A while back, I had an argument with a video game scholar who had a background in the study of cinema. He advocated that if film achieved its pinnacle with “Citizen Kane” 40 years down the mediums’ lifetime, then by juxtaposition, it would mean that by now, the video game medium’s language would be completely firmed. Then he went on to call “Ocarina of Time” the “Citizen Kane” of video games. Punch-lines aside, his argument wasn’t that illogical – if cinema allegedly grew up so fast, why shouldn’t video games? There are many flaws in this reasoning, most of which you can probably spot in a mile – video games are not film and they originated in a different social, cultural and economical environment. However, his argument, like that of others who stand by similar principals, was not naive. He seemed to be using it as a rationalization for the fact that he could not justify the immature content present in contemporary video games. By stating that video games had to be mature by now, he could find comfort in his mind while stating that “Half Life 2” had to be video game’s “1984”, that “Grand Theft Auto” had to be video game’s “The Godfather” and so forth. Video games have to be mature. Comparisons aside, are video games a mature art form? Should we even expect them to be by now?
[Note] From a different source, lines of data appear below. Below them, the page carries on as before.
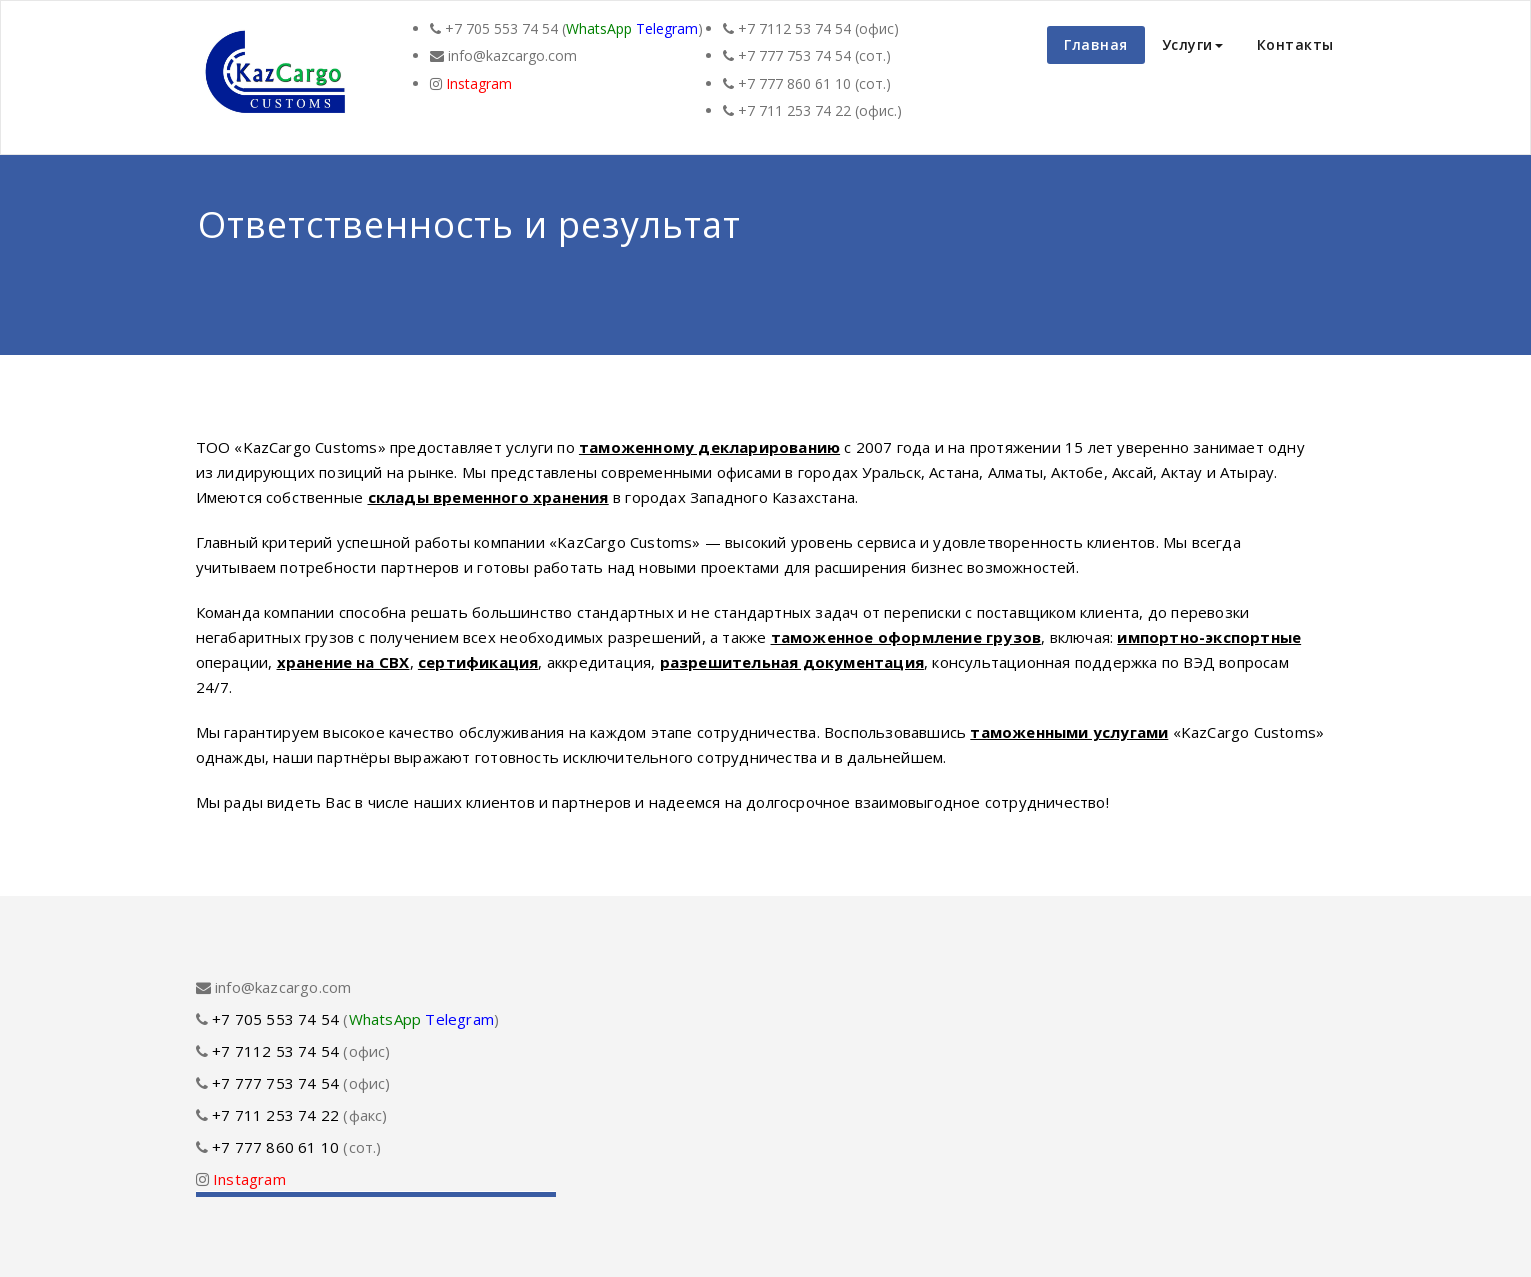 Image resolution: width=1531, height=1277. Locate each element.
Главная (1096, 44)
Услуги (1192, 44)
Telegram (667, 28)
Film can represent practically all objects without a need to craft them in a specific medium. You can shoot an entire film with a few actors, real-life locations and objects, and knowledge of cinematography. The processes of lighting a scene, choosing the proper POV, the right lens aperture, editing footage, etc, were speedily improved so that 40 years down the line you had what this particular scholar called “the pinnacle of film”. And in terms of cinematography he was probably right. But cinema may also involve sets and props and virtual characters – art design, costume design, make up, sound mixing and editing and special effects are also part of the cinematic language and have not evolved at such a brisk pace. CGI for instance, practically started a new cinematic language that has little in common with the film concept associated with an object such as “Kane” (some may even call it a new art form within film itself). More so, art forms are the product of human creativity and therefore reflect human’s cultural, ideologic and social evolution. Can we really say when an art form has matured?
Cinema may not have been in its “pinnacle of maturity” in the 1950’s, but it is true you could already feel that its basic narrative pillars were sound. But it did manage to keep evolving, continuing to grow as both medium and language. A distant parallel exists for other art forms. For example, by the nineteenth century, paintings were at their representational apex; painters could already represent with surprising detail practically every object, character or scene, and yet painting continued to change – impressionism, expressionism, cubism, surrealism, abstract expressionism, etc, etc, etc, etc. Who’s to tell, when painting had ‘matured’? It’ll take many, many, many decades for video games to even achieve the meccha of photorealistic representational power. Crude polygons and animation techniques can get you this far, but are still miles away from tricking our senses into believing that those are real characters and locations. Even after that representational peak is achieved we can only dream what will lie ahead. Not to mention what new means for interaction with video games might exist in the future – VR controllers, Natal-like direct input, “Matrix” plugs? Will these not dramatically change and deepen the semiotics of video games?
What I am sure of, is that the content in video games, not its form, is usually infantile and not at all directed at an adult and critical audience. Debate all we want about technique, this is a fact hard not to acknowledge. It’s fine to try and elevate the medium to “a mature art form”, but where is the basis to support such an argument? Video games are commercially oriented, products in a vast mass market which is geared towards an audience that isn’t interested in games as a cultural vehicle or a means of human expression: we are happy with our little “Facebook-apps” and “Wii-Gimmicks” and “FPS’s”. So there’s no point in telling ourselves that if cinema had Welles, then by necessity we should have one too. Because nobody seems to know who he might be, and that assures me that video games, at the very least, are still not understood, criticized and studied as a mature art form. So whether or not they are ‘art’, nobody could care less. Ergo, they aren’t art.
P.S. If anybody knows the scholar who I address in the text, please don’t view this as an attack on his opinions or any form of insult. I only mean to diggress on a particular reasoning which I feel many people defend.